**WHAT IS BEING ASKED:** Would you write out all of the data exactly as it appears below?

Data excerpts
○ ○ ○
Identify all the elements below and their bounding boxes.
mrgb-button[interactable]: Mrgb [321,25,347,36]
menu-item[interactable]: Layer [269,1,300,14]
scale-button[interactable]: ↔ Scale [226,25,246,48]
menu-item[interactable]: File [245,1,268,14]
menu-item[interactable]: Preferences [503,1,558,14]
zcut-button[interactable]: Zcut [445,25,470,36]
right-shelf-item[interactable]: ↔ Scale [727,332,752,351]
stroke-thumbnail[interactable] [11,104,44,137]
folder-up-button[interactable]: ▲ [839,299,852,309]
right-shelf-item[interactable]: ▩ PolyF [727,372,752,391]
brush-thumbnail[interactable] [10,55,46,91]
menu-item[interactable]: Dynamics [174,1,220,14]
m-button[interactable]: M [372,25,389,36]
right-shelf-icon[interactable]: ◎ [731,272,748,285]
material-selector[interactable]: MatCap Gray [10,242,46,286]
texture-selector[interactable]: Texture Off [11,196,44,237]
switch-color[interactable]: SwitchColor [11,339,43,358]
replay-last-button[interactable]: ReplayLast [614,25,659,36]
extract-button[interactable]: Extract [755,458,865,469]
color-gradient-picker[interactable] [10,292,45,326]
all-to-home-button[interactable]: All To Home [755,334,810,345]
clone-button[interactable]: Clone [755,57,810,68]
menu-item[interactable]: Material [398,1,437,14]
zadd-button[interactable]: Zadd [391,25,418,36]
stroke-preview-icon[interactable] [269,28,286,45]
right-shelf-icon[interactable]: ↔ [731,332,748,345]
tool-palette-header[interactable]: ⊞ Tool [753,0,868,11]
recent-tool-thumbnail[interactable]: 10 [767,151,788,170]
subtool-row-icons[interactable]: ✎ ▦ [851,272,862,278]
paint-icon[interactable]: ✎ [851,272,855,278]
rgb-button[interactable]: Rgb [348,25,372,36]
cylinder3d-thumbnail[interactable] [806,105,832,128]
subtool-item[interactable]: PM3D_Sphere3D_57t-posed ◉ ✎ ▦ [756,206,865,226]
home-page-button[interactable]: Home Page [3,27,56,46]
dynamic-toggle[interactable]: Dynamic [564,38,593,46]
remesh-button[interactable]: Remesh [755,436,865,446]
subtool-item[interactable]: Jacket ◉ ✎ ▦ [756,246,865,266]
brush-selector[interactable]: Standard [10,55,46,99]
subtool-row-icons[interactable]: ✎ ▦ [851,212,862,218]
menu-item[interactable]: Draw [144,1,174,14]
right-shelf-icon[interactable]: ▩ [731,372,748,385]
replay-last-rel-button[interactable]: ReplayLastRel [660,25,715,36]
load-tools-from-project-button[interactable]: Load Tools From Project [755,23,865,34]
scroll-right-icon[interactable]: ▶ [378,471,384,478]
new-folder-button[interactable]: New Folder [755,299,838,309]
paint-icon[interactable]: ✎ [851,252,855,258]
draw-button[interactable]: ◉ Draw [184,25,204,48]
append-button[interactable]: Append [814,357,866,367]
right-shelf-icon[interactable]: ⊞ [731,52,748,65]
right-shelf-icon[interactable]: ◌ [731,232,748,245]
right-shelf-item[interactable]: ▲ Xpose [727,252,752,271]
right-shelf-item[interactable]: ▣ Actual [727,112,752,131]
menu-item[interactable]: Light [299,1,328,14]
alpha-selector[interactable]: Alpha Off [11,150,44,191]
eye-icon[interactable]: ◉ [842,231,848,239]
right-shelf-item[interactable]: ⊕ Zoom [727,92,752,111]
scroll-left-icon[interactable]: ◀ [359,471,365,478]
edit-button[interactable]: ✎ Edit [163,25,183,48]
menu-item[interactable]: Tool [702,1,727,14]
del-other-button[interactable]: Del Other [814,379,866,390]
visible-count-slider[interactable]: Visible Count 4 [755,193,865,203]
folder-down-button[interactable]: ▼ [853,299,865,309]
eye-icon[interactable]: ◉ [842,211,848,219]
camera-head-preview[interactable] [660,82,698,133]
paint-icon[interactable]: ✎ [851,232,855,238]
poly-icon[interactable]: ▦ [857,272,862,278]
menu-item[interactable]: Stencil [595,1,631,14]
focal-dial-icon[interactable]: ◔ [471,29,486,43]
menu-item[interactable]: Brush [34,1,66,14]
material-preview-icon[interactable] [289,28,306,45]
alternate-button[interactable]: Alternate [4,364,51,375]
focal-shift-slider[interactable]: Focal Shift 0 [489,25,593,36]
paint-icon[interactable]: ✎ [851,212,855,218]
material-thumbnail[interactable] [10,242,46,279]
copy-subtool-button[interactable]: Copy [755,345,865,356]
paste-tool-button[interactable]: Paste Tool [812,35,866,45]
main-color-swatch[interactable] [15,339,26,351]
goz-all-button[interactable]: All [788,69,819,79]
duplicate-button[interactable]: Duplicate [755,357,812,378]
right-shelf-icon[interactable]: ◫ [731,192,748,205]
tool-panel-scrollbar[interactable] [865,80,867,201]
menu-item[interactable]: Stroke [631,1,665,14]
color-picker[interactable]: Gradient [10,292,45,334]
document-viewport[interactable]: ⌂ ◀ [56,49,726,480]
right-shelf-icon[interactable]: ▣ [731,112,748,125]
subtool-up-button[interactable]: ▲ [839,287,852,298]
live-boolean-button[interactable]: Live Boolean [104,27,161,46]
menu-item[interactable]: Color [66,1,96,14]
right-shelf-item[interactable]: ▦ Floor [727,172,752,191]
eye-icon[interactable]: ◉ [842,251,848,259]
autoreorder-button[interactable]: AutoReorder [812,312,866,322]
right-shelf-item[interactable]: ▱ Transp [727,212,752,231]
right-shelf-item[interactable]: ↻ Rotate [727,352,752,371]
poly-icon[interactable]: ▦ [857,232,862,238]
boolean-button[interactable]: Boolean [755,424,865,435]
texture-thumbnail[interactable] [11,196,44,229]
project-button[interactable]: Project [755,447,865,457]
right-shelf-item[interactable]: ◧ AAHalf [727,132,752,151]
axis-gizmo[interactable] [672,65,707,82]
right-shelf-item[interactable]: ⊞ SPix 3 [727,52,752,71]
○ ○ ○
**TASK SOLUTION:**
Identify all the elements below and their bounding boxes.
mrgb-button[interactable]: Mrgb [321,25,347,36]
menu-item[interactable]: Layer [269,1,300,14]
scale-button[interactable]: ↔ Scale [226,25,246,48]
menu-item[interactable]: File [245,1,268,14]
menu-item[interactable]: Preferences [503,1,558,14]
zcut-button[interactable]: Zcut [445,25,470,36]
right-shelf-item[interactable]: ↔ Scale [727,332,752,351]
stroke-thumbnail[interactable] [11,104,44,137]
folder-up-button[interactable]: ▲ [839,299,852,309]
right-shelf-item[interactable]: ▩ PolyF [727,372,752,391]
brush-thumbnail[interactable] [10,55,46,91]
menu-item[interactable]: Dynamics [174,1,220,14]
m-button[interactable]: M [372,25,389,36]
right-shelf-icon[interactable]: ◎ [731,272,748,285]
material-selector[interactable]: MatCap Gray [10,242,46,286]
texture-selector[interactable]: Texture Off [11,196,44,237]
switch-color[interactable]: SwitchColor [11,339,43,358]
replay-last-button[interactable]: ReplayLast [614,25,659,36]
extract-button[interactable]: Extract [755,458,865,469]
color-gradient-picker[interactable] [10,292,45,326]
all-to-home-button[interactable]: All To Home [755,334,810,345]
clone-button[interactable]: Clone [755,57,810,68]
menu-item[interactable]: Material [398,1,437,14]
zadd-button[interactable]: Zadd [391,25,418,36]
stroke-preview-icon[interactable] [269,28,286,45]
right-shelf-icon[interactable]: ↔ [731,332,748,345]
tool-palette-header[interactable]: ⊞ Tool [753,0,868,11]
recent-tool-thumbnail[interactable]: 10 [767,151,788,170]
subtool-row-icons[interactable]: ✎ ▦ [851,272,862,278]
paint-icon[interactable]: ✎ [851,272,855,278]
rgb-button[interactable]: Rgb [348,25,372,36]
cylinder3d-thumbnail[interactable] [806,105,832,128]
subtool-item[interactable]: PM3D_Sphere3D_57t-posed ◉ ✎ ▦ [756,206,865,226]
home-page-button[interactable]: Home Page [3,27,56,46]
dynamic-toggle[interactable]: Dynamic [564,38,593,46]
remesh-button[interactable]: Remesh [755,436,865,446]
subtool-item[interactable]: Jacket ◉ ✎ ▦ [756,246,865,266]
brush-selector[interactable]: Standard [10,55,46,99]
subtool-row-icons[interactable]: ✎ ▦ [851,212,862,218]
menu-item[interactable]: Draw [144,1,174,14]
right-shelf-icon[interactable]: ▩ [731,372,748,385]
replay-last-rel-button[interactable]: ReplayLastRel [660,25,715,36]
load-tools-from-project-button[interactable]: Load Tools From Project [755,23,865,34]
scroll-right-icon[interactable]: ▶ [378,471,384,478]
new-folder-button[interactable]: New Folder [755,299,838,309]
paint-icon[interactable]: ✎ [851,252,855,258]
draw-button[interactable]: ◉ Draw [184,25,204,48]
append-button[interactable]: Append [814,357,866,367]
right-shelf-icon[interactable]: ⊞ [731,52,748,65]
right-shelf-icon[interactable]: ◌ [731,232,748,245]
right-shelf-item[interactable]: ▲ Xpose [727,252,752,271]
right-shelf-item[interactable]: ▣ Actual [727,112,752,131]
menu-item[interactable]: Light [299,1,328,14]
alpha-selector[interactable]: Alpha Off [11,150,44,191]
eye-icon[interactable]: ◉ [842,231,848,239]
right-shelf-item[interactable]: ⊕ Zoom [727,92,752,111]
scroll-left-icon[interactable]: ◀ [359,471,365,478]
edit-button[interactable]: ✎ Edit [163,25,183,48]
menu-item[interactable]: Tool [702,1,727,14]
del-other-button[interactable]: Del Other [814,379,866,390]
visible-count-slider[interactable]: Visible Count 4 [755,193,865,203]
folder-down-button[interactable]: ▼ [853,299,865,309]
eye-icon[interactable]: ◉ [842,211,848,219]
camera-head-preview[interactable] [660,82,698,133]
paint-icon[interactable]: ✎ [851,232,855,238]
poly-icon[interactable]: ▦ [857,272,862,278]
menu-item[interactable]: Stencil [595,1,631,14]
focal-dial-icon[interactable]: ◔ [471,29,486,43]
menu-item[interactable]: Brush [34,1,66,14]
material-preview-icon[interactable] [289,28,306,45]
alternate-button[interactable]: Alternate [4,364,51,375]
focal-shift-slider[interactable]: Focal Shift 0 [489,25,593,36]
paint-icon[interactable]: ✎ [851,212,855,218]
material-thumbnail[interactable] [10,242,46,279]
copy-subtool-button[interactable]: Copy [755,345,865,356]
paste-tool-button[interactable]: Paste Tool [812,35,866,45]
main-color-swatch[interactable] [15,339,26,351]
goz-all-button[interactable]: All [788,69,819,79]
duplicate-button[interactable]: Duplicate [755,357,812,378]
right-shelf-icon[interactable]: ◫ [731,192,748,205]
tool-panel-scrollbar[interactable] [865,80,867,201]
menu-item[interactable]: Stroke [631,1,665,14]
color-picker[interactable]: Gradient [10,292,45,334]
document-viewport[interactable]: ⌂ ◀ [56,49,726,480]
right-shelf-icon[interactable]: ▣ [731,112,748,125]
subtool-up-button[interactable]: ▲ [839,287,852,298]
live-boolean-button[interactable]: Live Boolean [104,27,161,46]
menu-item[interactable]: Color [66,1,96,14]
right-shelf-item[interactable]: ▦ Floor [727,172,752,191]
eye-icon[interactable]: ◉ [842,251,848,259]
autoreorder-button[interactable]: AutoReorder [812,312,866,322]
right-shelf-item[interactable]: ▱ Transp [727,212,752,231]
right-shelf-item[interactable]: ↻ Rotate [727,352,752,371]
poly-icon[interactable]: ▦ [857,232,862,238]
boolean-button[interactable]: Boolean [755,424,865,435]
texture-thumbnail[interactable] [11,196,44,229]
project-button[interactable]: Project [755,447,865,457]
right-shelf-item[interactable]: ◧ AAHalf [727,132,752,151]
axis-gizmo[interactable] [672,65,707,82]
right-shelf-item[interactable]: ⊞ SPix 3 [727,52,752,71]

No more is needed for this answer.